DragonFly kernel List (threaded) for 2004-12
Re: Description of the Journaling topology
:I think that there is a basic synchronisation issue in such topology.
:Due to buffering, delays, etc it is possible that in some cases
:filesystem will commit changes to the permanent storage before
:appropriate journaling entry is created, i.e.:
:1. App executes unlink("foo").
:2. Kernel sends appropriate VOP to the filesystem and to the journal.
:3. Filesystem commits metadata update, journal entry still sits
:somewhere in the buffer.
:4. App executes open("foo", O_CREAT).
:5. Kernel sends appropriate VOP to the filesystem and to the journal.
:6. Journaling system commits unlink() entry to the storage.
:7. Filesystem commits metadata update, machine crashes before journal
:entry for open() is committed.
:On reboot, kernel tries to replay journal as a result already created
:file foo is lost. The same situation may happen for subsequent write's
:and other operations - due to jounrnal lagging behing storage it is
:possible that in the case of failure some data already written to the
:storage is lost.
:How you are going to address this issue?
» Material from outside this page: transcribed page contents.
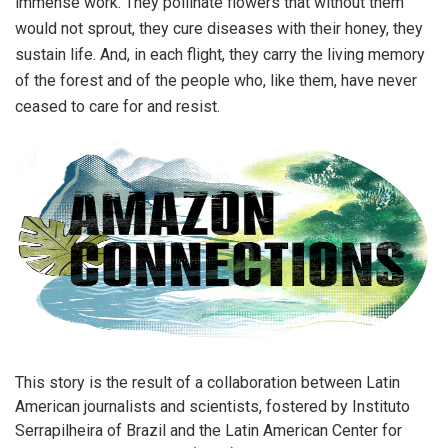
immense work. They pollinate flowers that without them
would not sprout, they cure diseases with their honey, they
sustain life. And, in each flight, they carry the living memory
of the forest and of the people who, like them, have never
ceased to care for and resist.
This story is the result of a collaboration between Latin
American journalists and scientists, fostered by Instituto
Serrapilheira of Brazil and the Latin American Center for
Solving this issue requires the filesystem to be aware of the journal's
existance, which I've mentioned in past posts. The filesystem would
have to buffer related disk operations until it gets positive
confirmation that the related journal entries have been committed.
This is similar to what softupdates does, but the implementation
would not have to be anywhere near as sophisticated.
Baring that you might not be able to guarentee that an incremental
playback from the journal would be sufficient to fully recover the
filesystem. But even in that case A full restore from backups and full
playback from the journal would be able to fully recover the
filesystem up to N seconds prior to the crash. It would just take longer.
So the basic property of being able to restore within N seconds is
still guarenteeable even without a journal-aware filesystem.